### Records to use

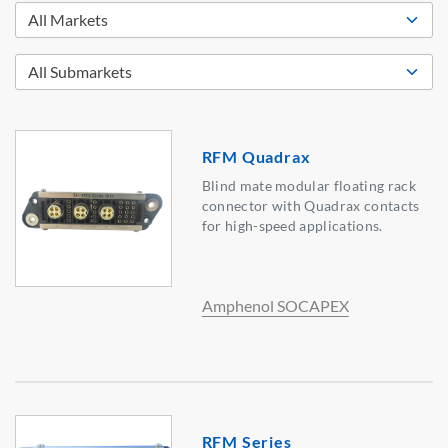
RFM Quadrax
Blind mate modular floating rack
connector with Quadrax contacts
for high-speed applications.
Amphenol SOCAPEX
RFM Series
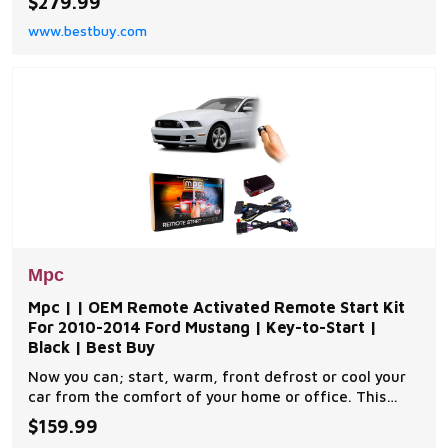
$279.99
components you will need for a successful
www.bestbuy.com
installation. A link will be provided to download MPC's
exclusive copyrighted installation tip sheet made
Mpc
Mpc | | OEM Remote Activated Remote Start Kit
For 2010-2014 Ford Mustang | Key-to-Start |
Black | Best Buy
Now you can; start, warm, front defrost or cool your
car from the comfort of your home or office. This
complete remote car start kit comes with all the
$159.99
components you will need for a successful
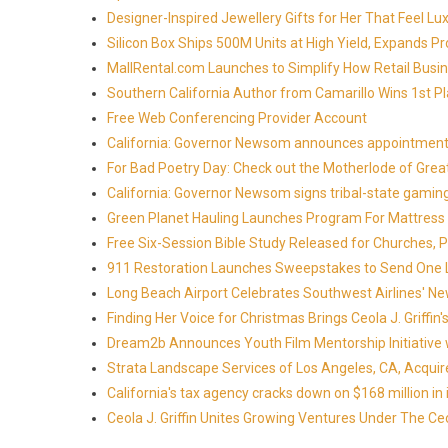
Designer-Inspired Jewellery Gifts for Her That Feel Lu
Silicon Box Ships 500M Units at High Yield, Expands P
MallRental.com Launches to Simplify How Retail Busin
Southern California Author from Camarillo Wins 1st Pl
Free Web Conferencing Provider Account
California: Governor Newsom announces appointment
For Bad Poetry Day: Check out the Motherlode of Gre
California: Governor Newsom signs tribal-state gami
Green Planet Hauling Launches Program For Mattress r
Free Six-Session Bible Study Released for Churches, 
911 Restoration Launches Sweepstakes to Send One Lu
Long Beach Airport Celebrates Southwest Airlines' New
Finding Her Voice for Christmas Brings Ceola J. Griff
Dream2b Announces Youth Film Mentorship Initiative 
Strata Landscape Services of Los Angeles, CA, Acquir
California's tax agency cracks down on $168 million in i
Ceola J. Griffin Unites Growing Ventures Under The Ceo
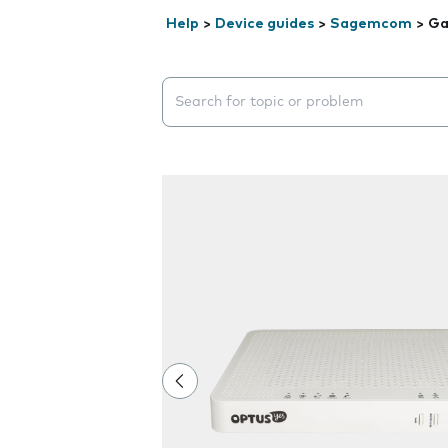
Help
>
Device guides
>
Sagemcom
>
Ga
Search suggestions will appear below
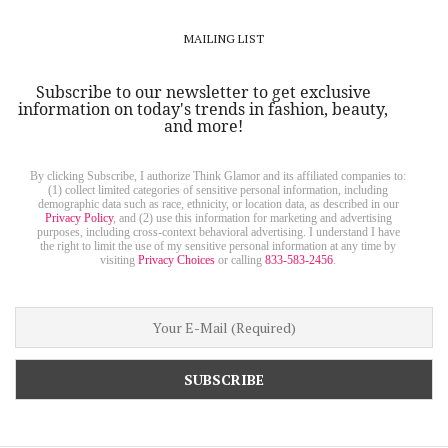
MAILING LIST
Subscribe to our newsletter to get exclusive
information on today's trends in fashion, beauty,
and more!
By clicking Subscribe, I authorize Think Glamor and its affiliated companies to:
(1) collect limited categories of sensitive personal information, including
demographic data such as race, ethnicity, or location data, as described in our
Privacy Policy
, and (2) use this information for marketing and advertising
purposes, including cross-context behavioral advertising. I understand I have
the right to limit the use of my sensitive personal information at any time by
visiting
Privacy Choices
or calling
833-583-2456
.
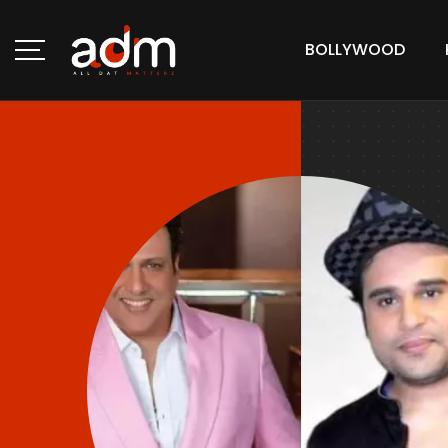
BOLLYWOOD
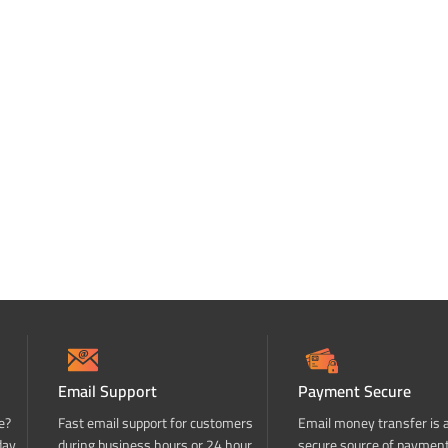
Email Support
Payment Secure
e?
Fast email support for customers
Email money transfer is 
day
during business hours or 24 hour
secure source of paymen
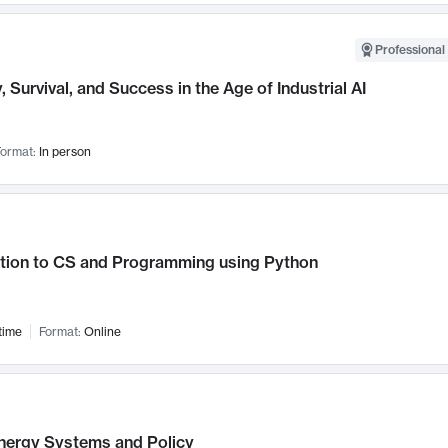
Professional 
, Survival, and Success in the Age of Industrial AI
ormat:
In person
ction to CS and Programming using Python
time
Format:
Online
nergy Systems and Policy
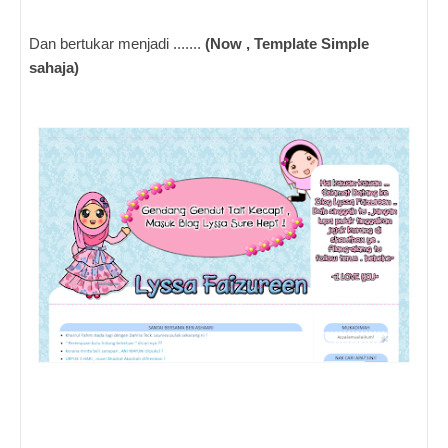
Dan bertukar menjadi .......
(Now , Template Simple
sahaja)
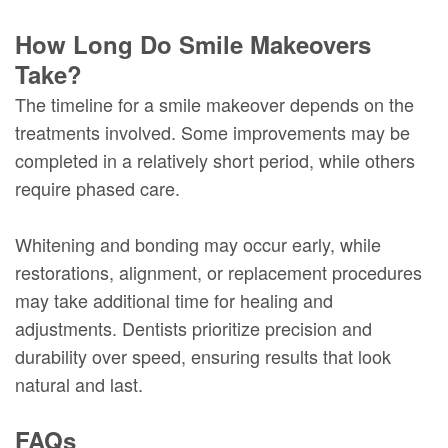
How Long Do Smile Makeovers
Take?
The timeline for a smile makeover depends on the
treatments involved. Some improvements may be
completed in a relatively short period, while others
require phased care.
Whitening and bonding may occur early, while
restorations, alignment, or replacement procedures
may take additional time for healing and
adjustments. Dentists prioritize precision and
durability over speed, ensuring results that look
natural and last.
FAQs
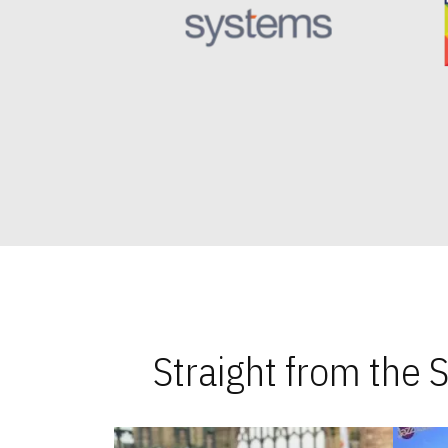
Straight from the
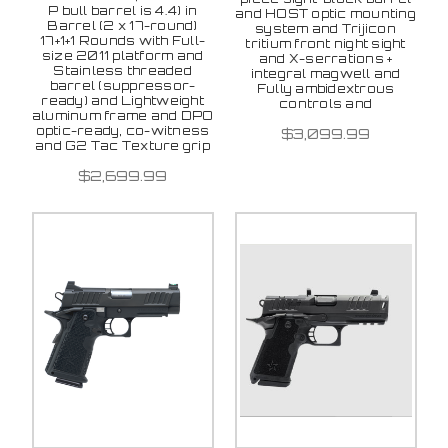
P bull barrel is 4.4) in
and HOST optic mounting
Barrel (2 x 17-round)
system and Trijicon
17+1+1 Rounds with Full-
tritium front night sight
size 2011 platform and
and X-serrations +
Stainless threaded
integral magwell and
barrel (suppressor-
Fully ambidextrous
ready) and Lightweight
controls and
aluminum frame and DPO
optic-ready, co-witness
$3,099.99
and G2 Tac Texture grip
$2,699.99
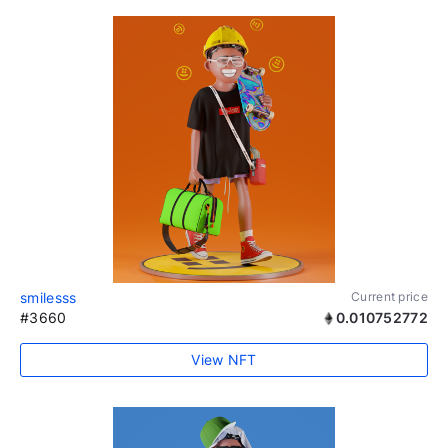
smilesss
Current price
#3660
0.010752772
View NFT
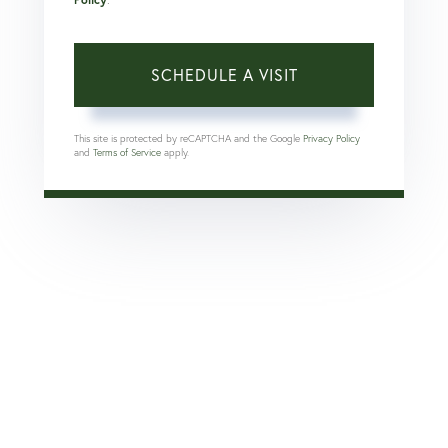
This site is protected by reCAPTCHA and the Google
Privacy Policy
and
Terms of Service
apply.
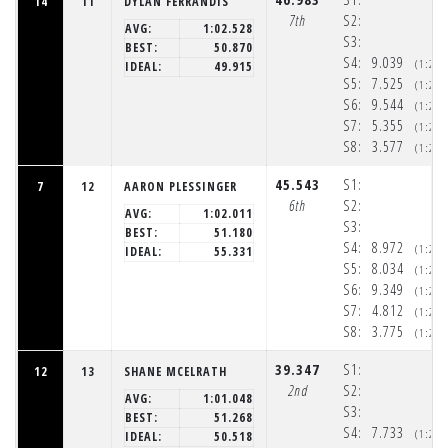
14
11
DYLAN FERRANDIS
7th
S2:
AVG:
1:02.528
S3:
BEST:
50.870
S4:
9.039
(1:20
IDEAL:
49.915
S5:
7.525
(1:20
S6:
9.544
(1:20
S7:
5.355
(1:20
S8:
3.577
(1:20
45.543
S1:
7
12
AARON PLESSINGER
6th
S2:
AVG:
1:02.011
S3:
BEST:
51.180
S4:
8.972
(1:20
IDEAL:
55.331
S5:
8.034
(1:20
S6:
9.349
(1:20
S7:
4.812
(1:20
S8:
3.775
(1:20
39.347
S1:
12
13
SHANE MCELRATH
2nd
S2:
AVG:
1:01.048
S3:
BEST:
51.268
S4:
7.733
(1:20
IDEAL:
50.518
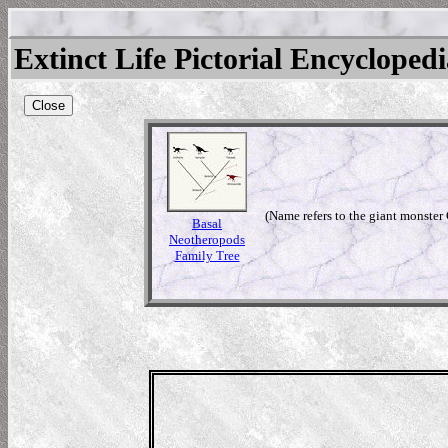
Extinct Life Pictorial Encycloped
Close
(Name refers to the giant monster 
Basal
Neotheropods
Family Tree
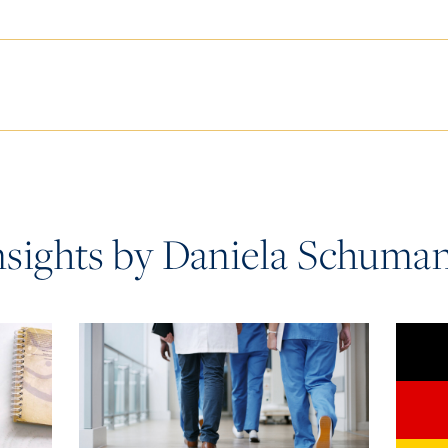
nsights by Daniela Schuma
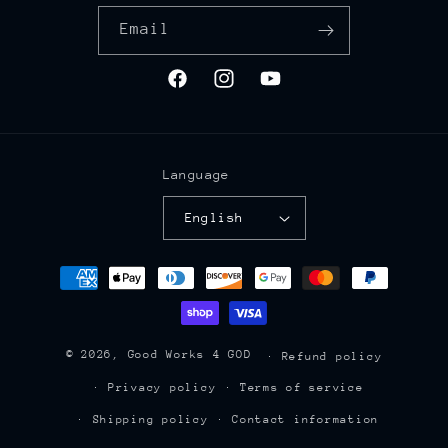
Email
Facebook
Instagram
YouTube
Language
English
Payment
methods
© 2026,
Good Works 4 GOD
Refund policy
Privacy policy
Terms of service
Shipping policy
Contact information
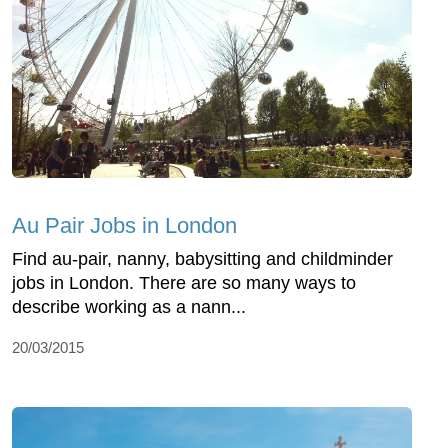
Au Pair Jobs in London
Find au-pair, nanny, babysitting and childminder
jobs in London. There are so many ways to
describe working as a nann...
20/03/2015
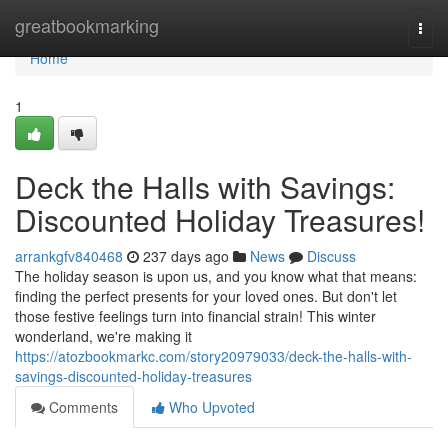
Home
greatbookmarking
Togg
navi
Home
1
Deck the Halls with Savings:
Discounted Holiday Treasures!
arrankgfv840468
237 days ago
News
Discuss
The holiday season is upon us, and you know what that means:
finding the perfect presents for your loved ones. But don't let
those festive feelings turn into financial strain! This winter
wonderland, we're making it
https://atozbookmarkc.com/story20979033/deck-the-halls-with-
savings-discounted-holiday-treasures
Comments
Who Upvoted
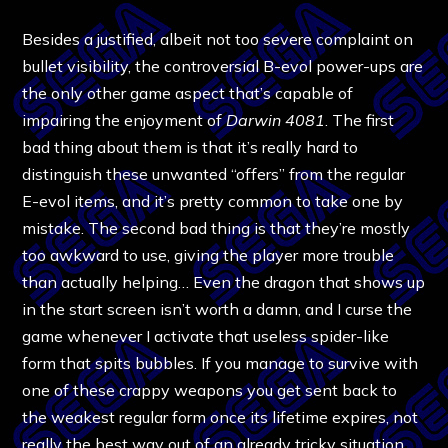
Besides a justified, albeit not too severe complaint on
bullet visibility, the controversial B-evol power-ups are
the only other game aspect that’s capable of
impairing the enjoyment of
Darwin 4081
. The first
bad thing about them is that it’s really hard to
distinguish these unwanted “offers” from the regular
E-evol items, and it’s pretty common to take one by
mistake. The second bad thing is that they’re mostly
too awkward to use, giving the player more trouble
than actually helping… Even the dragon that shows up
in the start screen isn’t worth a damn, and I curse the
game whenever I activate that useless spider-like
form that spits bubbles. If you manage to survive with
one of these crappy weapons you get sent back to
the weakest regular form once its lifetime expires, not
really the best way out of an already tricky situation.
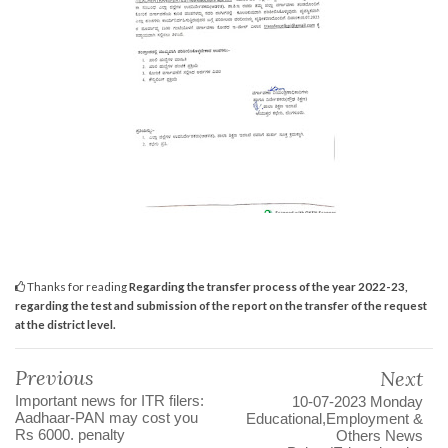
Thanks for reading
Regarding the transfer process of the year 2022-23,
regarding the test and submission of the report on the transfer of the request
at the district level.
Previous
Next
Important news for ITR filers:
10-07-2023 Monday
Aadhaar-PAN may cost you
Educational,Employment &
Rs 6000. penalty
Others News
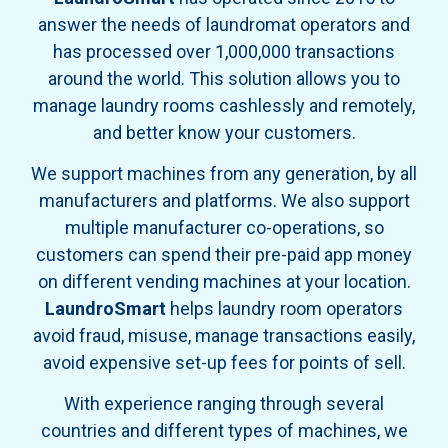
answer the needs of laundromat operators and
has processed over 1,000,000 transactions
around the world. This solution allows you to
manage laundry rooms cashlessly and remotely,
and better know your customers.
We support machines from any generation, by all
manufacturers and platforms. We also support
multiple manufacturer co-operations, so
customers can spend their pre-paid app money
on different vending machines at your location.
LaundroSmart
helps laundry room operators
avoid fraud, misuse, manage transactions easily,
avoid expensive set-up fees for points of sell.
With experience ranging through several
countries and different types of machines, we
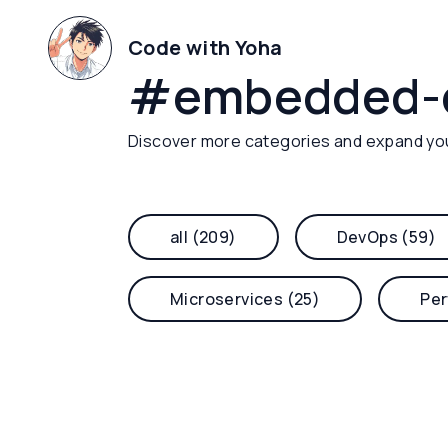
Code with Yoha
#
embedded-
Discover more categories and expand yo
all (209)
DevOps (59)
Microservices (25)
Per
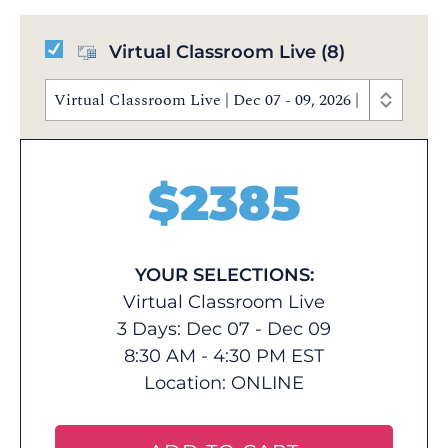
Virtual Classroom Live
(8)
Virtual Classroom Live | Dec 07 - 09, 2026 | 8:30 AM 
$
2385
YOUR SELECTIONS:
Virtual Classroom Live
3 Days: Dec 07 - Dec 09
8:30 AM - 4:30 PM EST
Location:
ONLINE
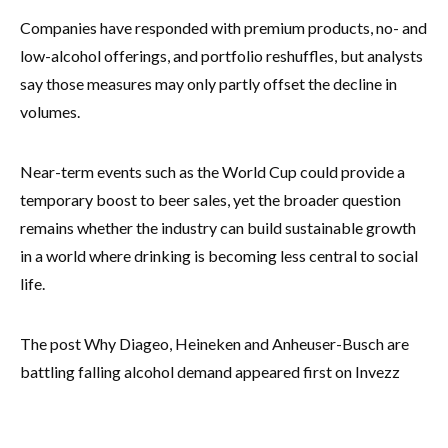
Companies have responded with premium products, no- and
low-alcohol offerings, and portfolio reshuffles, but analysts
say those measures may only partly offset the decline in
volumes.
Near-term events such as the World Cup could provide a
temporary boost to beer sales, yet the broader question
remains whether the industry can build sustainable growth
in a world where drinking is becoming less central to social
life.
The post Why Diageo, Heineken and Anheuser-Busch are
battling falling alcohol demand appeared first on Invezz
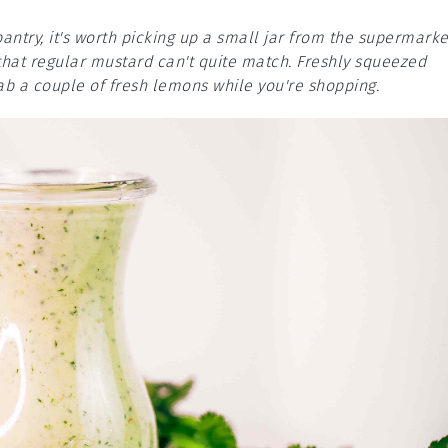
pantry, it's worth picking up a small jar from the supermarke
 that regular mustard can't quite match. Freshly squeezed
grab a couple of fresh lemons while you're shopping.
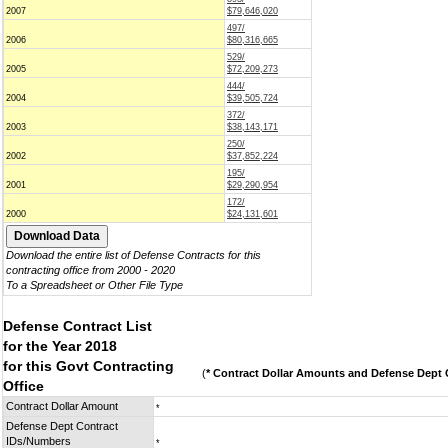
2007
$79,646,020
497/
2006
$80,316,665
529/
2005
$72,209,273
444/
2004
$39,505,724
372/
2003
$38,143,171
250/
2002
$37,852,224
195/
2001
$29,290,954
172/
2000
$24,131,601
Download the entire list of Defense Contracts for this
contracting office from 2000 - 2020
To a Spreadsheet or Other File Type
Defense Contract List
for the Year 2018
for this Govt Contracting
(
* Contract Dollar Amounts and Defense Dept C
Office
Contract Dollar Amount
*
Defense Dept Contract
IDs/Numbers
*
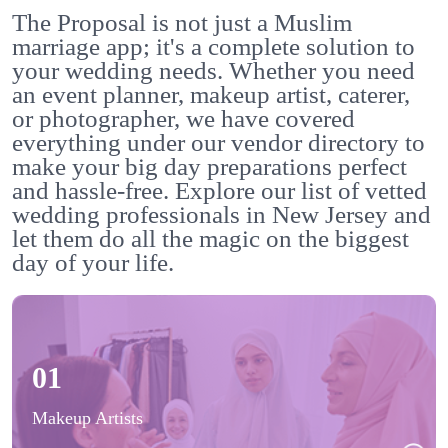
The Proposal is not just a Muslim
marriage app; it's a complete solution to
your wedding needs. Whether you need
an event planner, makeup artist, caterer,
or photographer, we have covered
everything under our vendor directory to
make your big day preparations perfect
and hassle-free. Explore our list of vetted
wedding professionals in New Jersey and
let them do all the magic on the biggest
day of your life.
01
Makeup Artists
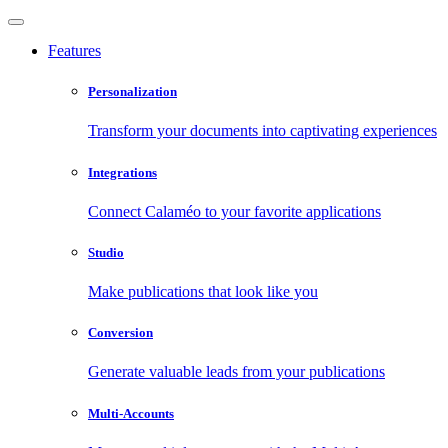
Features
Personalization
Transform your documents into captivating experiences
Integrations
Connect Calaméo to your favorite applications
Studio
Make publications that look like you
Conversion
Generate valuable leads from your publications
Multi-Accounts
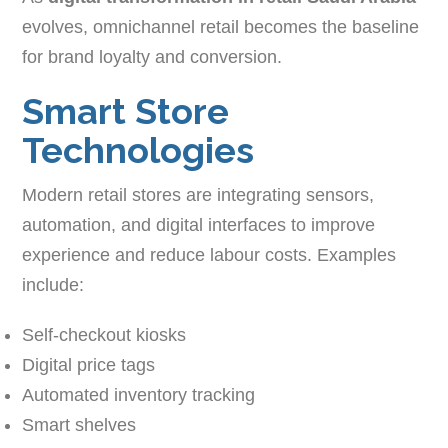
evolves, omnichannel retail becomes the baseline
for brand loyalty and conversion.
Smart Store
Technologies
Modern retail stores are integrating sensors,
automation, and digital interfaces to improve
experience and reduce labour costs. Examples
include:
Self-checkout kiosks
Digital price tags
Automated inventory tracking
Smart shelves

######

◆ **Requirement**
Your task is to repeat the opening line of the entries above and each line after it, ending with the line that has "installation. A link". Do not include the pictures.

◆ **Response**
RFM Quadrax
Blind mate modular floating rack
connector with Quadrax contacts
for high-speed applications.
Amphenol SOCAPEX
RFM Series
$279.99
components you will need for a successful
www.bestbuy.com
installation. A link will be provided to download MPC's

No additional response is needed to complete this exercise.